TASK DETAILS: Each line of the entries that contains the word "direcciones" adds one. Reply with the resulting number only.

AVAILABLE DATA:
== == ==
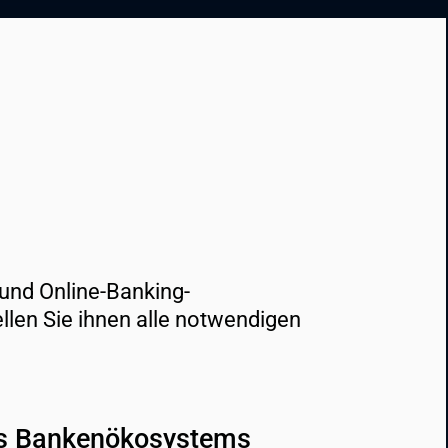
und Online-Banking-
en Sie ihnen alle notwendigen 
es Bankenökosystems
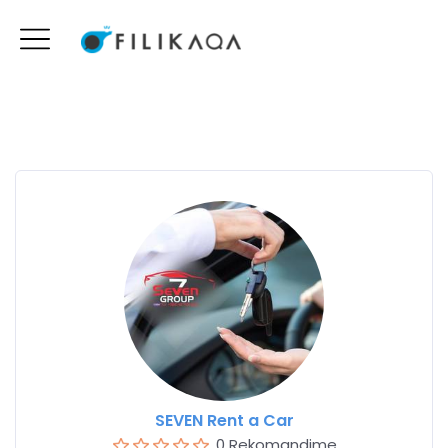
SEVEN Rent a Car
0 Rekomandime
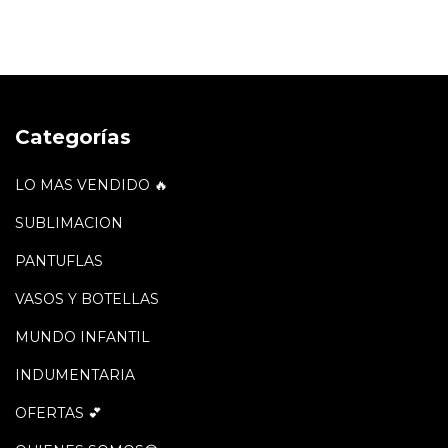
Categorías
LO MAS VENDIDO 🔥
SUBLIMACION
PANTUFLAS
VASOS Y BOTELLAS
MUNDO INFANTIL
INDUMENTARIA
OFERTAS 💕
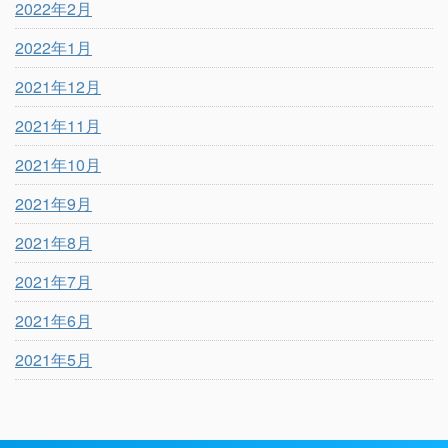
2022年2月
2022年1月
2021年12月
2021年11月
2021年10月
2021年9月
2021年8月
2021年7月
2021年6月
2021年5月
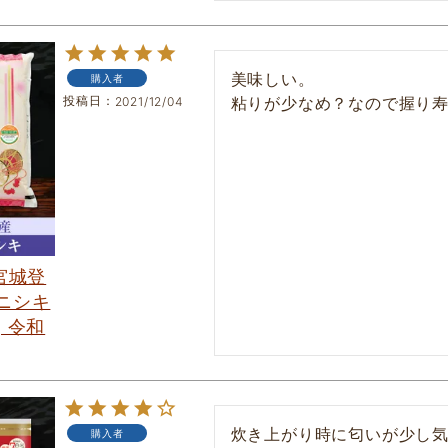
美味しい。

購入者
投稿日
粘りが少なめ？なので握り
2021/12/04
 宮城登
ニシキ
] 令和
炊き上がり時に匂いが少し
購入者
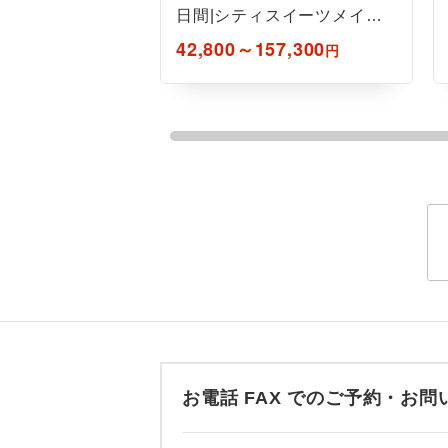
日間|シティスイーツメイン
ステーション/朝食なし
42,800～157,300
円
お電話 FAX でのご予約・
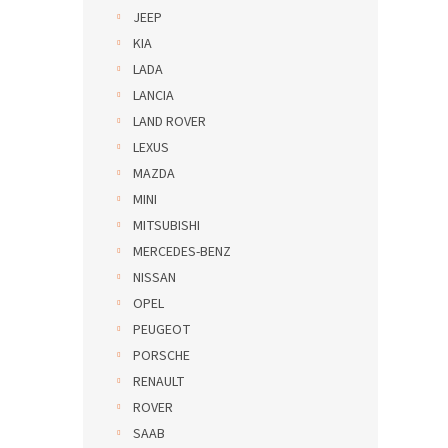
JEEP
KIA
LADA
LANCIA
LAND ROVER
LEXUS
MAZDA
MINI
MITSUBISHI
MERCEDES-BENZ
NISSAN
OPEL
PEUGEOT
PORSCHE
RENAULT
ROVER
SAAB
== == ==
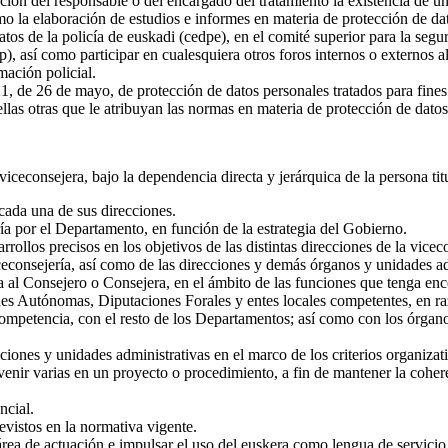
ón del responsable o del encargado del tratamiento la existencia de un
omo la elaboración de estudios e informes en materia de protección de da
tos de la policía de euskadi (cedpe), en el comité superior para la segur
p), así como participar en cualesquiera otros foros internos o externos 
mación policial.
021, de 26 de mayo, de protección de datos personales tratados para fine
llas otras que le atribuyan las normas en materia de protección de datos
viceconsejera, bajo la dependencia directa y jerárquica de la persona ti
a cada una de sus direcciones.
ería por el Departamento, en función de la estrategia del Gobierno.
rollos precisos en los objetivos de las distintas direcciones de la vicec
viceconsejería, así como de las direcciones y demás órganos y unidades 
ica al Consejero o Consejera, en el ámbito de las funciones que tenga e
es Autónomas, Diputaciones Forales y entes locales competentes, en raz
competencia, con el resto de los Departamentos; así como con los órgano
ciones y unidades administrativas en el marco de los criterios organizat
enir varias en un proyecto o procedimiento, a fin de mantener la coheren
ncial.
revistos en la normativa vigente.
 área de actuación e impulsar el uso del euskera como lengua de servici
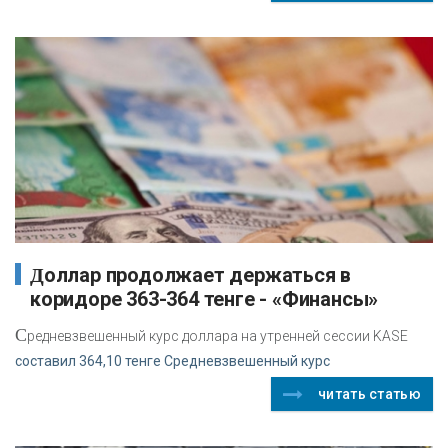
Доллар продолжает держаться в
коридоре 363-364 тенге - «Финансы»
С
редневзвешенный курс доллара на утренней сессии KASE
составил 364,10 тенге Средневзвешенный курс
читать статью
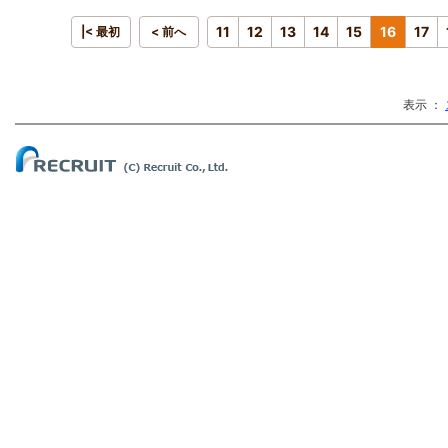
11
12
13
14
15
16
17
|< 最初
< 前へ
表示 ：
== == ==
WRITTEN ANSWER: 3